--- Task goal ---
Your task is to repeat each record verbatim, exactly as it was written.

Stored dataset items
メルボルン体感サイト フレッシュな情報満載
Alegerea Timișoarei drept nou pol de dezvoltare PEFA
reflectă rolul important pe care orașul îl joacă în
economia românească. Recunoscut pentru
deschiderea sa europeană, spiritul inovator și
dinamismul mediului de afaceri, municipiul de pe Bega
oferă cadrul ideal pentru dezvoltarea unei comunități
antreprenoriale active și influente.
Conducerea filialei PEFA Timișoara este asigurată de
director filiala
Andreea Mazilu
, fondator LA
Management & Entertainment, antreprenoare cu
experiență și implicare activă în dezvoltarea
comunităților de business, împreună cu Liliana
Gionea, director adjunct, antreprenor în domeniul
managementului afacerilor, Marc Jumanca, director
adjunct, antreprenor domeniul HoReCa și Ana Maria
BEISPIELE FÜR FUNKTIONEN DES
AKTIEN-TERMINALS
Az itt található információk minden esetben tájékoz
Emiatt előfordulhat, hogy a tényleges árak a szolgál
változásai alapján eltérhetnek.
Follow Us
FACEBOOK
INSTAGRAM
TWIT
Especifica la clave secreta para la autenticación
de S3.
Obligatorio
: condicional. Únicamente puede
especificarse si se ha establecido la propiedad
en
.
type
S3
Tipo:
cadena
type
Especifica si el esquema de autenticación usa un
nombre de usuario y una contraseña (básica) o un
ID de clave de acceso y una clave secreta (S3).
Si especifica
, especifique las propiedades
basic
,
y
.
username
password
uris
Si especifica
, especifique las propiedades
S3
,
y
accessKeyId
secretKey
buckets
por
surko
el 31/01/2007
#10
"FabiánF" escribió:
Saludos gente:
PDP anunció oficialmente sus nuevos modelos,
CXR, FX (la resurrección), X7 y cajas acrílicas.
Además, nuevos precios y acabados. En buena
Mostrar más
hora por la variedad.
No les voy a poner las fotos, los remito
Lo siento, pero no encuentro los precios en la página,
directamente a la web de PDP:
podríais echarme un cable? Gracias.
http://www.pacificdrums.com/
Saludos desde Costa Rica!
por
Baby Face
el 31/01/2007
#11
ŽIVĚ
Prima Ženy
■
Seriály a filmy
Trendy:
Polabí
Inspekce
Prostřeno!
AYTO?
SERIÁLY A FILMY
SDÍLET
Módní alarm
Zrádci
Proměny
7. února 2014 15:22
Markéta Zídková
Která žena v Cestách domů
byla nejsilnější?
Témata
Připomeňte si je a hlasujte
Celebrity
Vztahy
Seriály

--- Problem solution ---
メルボルン体感サイト フレッシュな情報満載
Alegerea Timișoarei drept nou pol de dezvoltare PEFA
reflectă rolul important pe care orașul îl joacă în
economia românească. Recunoscut pentru
deschiderea sa europeană, spiritul inovator și
dinamismul mediului de afaceri, municipiul de pe Bega
oferă cadrul ideal pentru dezvoltarea unei comunități
antreprenoriale active și influente.
Conducerea filialei PEFA Timișoara este asigurată de
director filiala
Andreea Mazilu
, fondator LA
Management & Entertainment, antreprenoare cu
experiență și implicare activă în dezvoltarea
comunităților de business, împreună cu Liliana
Gionea, director adjunct, antreprenor în domeniul
managementului afacerilor, Marc Jumanca, director
adjunct, antreprenor domeniul HoReCa și Ana Maria
BEISPIELE FÜR FUNKTIONEN DES
AKTIEN-TERMINALS
Az itt található információk minden esetben tájékoz
Emiatt előfordulhat, hogy a tényleges árak a szolgál
változásai alapján eltérhetnek.
Follow Us
FACEBOOK
INSTAGRAM
TWIT
Especifica la clave secreta para la autenticación
de S3.
Obligatorio
: condicional. Únicamente puede
especificarse si se ha establecido la propiedad
en
.
type
S3
Tipo:
cadena
type
Especifica si el esquema de autenticación usa un
nombre de usuario y una contraseña (básica) o un
ID de clave de acceso y una clave secreta (S3).
Si especifica
, especifique las propiedades
basic
,
y
.
username
password
uris
Si especifica
, especifique las propiedades
S3
,
y
accessKeyId
secretKey
buckets
por
surko
el 31/01/2007
#10
"FabiánF" escribió:
Saludos gente:
PDP anunció oficialmente sus nuevos modelos,
CXR, FX (la resurrección), X7 y cajas acrílicas.
Además, nuevos precios y acabados. En buena
Mostrar más
hora por la variedad.
No les voy a poner las fotos, los remito
Lo siento, pero no encuentro los precios en la página,
directamente a la web de PDP:
podríais echarme un cable? Gracias.
http://www.pacificdrums.com/
Saludos desde Costa Rica!
por
Baby Face
el 31/01/2007
#11
ŽIVĚ
Prima Ženy
■
Seriály a filmy
Trendy:
Polabí
Inspekce
Prostřeno!
AYTO?
SERIÁLY A FILMY
SDÍLET
Módní alarm
Zrádci
Proměny
7. února 2014 15:22
Markéta Zídková
Která žena v Cestách domů
byla nejsilnější?
Témata
Připomeňte si je a hlasujte
Celebrity
Vztahy
Seriály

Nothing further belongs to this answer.